Task item. Report every line of the entries that contains the word "сообщения".

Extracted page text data

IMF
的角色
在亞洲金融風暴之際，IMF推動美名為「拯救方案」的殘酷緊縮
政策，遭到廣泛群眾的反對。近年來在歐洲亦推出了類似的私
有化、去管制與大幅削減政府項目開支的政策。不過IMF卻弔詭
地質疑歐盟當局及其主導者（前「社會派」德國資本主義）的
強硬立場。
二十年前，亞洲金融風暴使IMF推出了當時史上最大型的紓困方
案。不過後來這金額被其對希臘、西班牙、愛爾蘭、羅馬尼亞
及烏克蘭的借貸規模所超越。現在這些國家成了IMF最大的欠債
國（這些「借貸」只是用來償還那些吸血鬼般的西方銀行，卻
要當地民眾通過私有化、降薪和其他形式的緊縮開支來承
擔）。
* * *
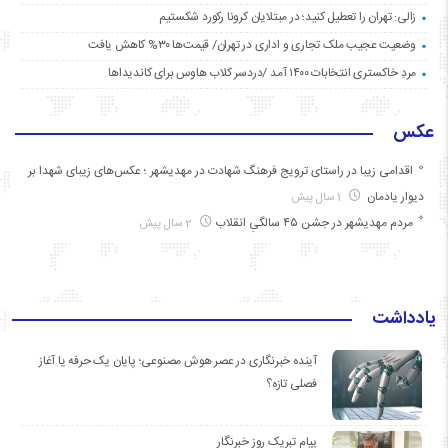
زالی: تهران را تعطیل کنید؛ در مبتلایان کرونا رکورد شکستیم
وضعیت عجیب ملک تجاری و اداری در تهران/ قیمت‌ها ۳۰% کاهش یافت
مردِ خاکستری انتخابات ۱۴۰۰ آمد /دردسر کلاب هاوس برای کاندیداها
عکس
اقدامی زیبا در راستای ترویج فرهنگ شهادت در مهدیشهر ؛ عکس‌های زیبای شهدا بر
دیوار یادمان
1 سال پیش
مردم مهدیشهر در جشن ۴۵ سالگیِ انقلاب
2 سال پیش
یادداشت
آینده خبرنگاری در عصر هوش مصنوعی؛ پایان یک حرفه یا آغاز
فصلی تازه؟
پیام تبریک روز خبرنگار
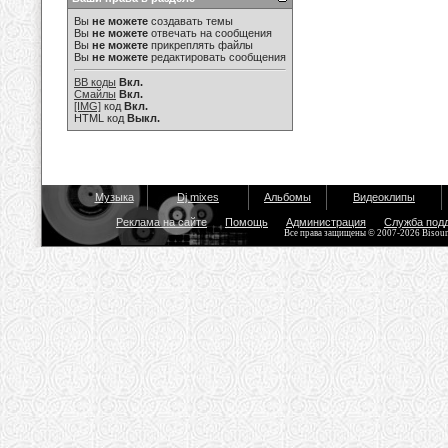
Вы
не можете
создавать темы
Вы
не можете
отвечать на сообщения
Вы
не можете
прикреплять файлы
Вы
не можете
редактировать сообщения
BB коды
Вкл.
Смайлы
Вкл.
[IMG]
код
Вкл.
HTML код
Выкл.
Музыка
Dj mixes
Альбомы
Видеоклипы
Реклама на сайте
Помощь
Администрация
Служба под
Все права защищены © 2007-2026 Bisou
==
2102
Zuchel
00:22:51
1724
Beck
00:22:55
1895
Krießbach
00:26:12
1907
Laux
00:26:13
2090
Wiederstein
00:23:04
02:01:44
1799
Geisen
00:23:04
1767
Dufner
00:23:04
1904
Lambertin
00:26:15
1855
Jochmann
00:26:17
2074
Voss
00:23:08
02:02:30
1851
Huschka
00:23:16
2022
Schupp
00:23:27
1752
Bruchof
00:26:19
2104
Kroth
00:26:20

Exercise response.
отвечать на сообщения
редактировать сообщения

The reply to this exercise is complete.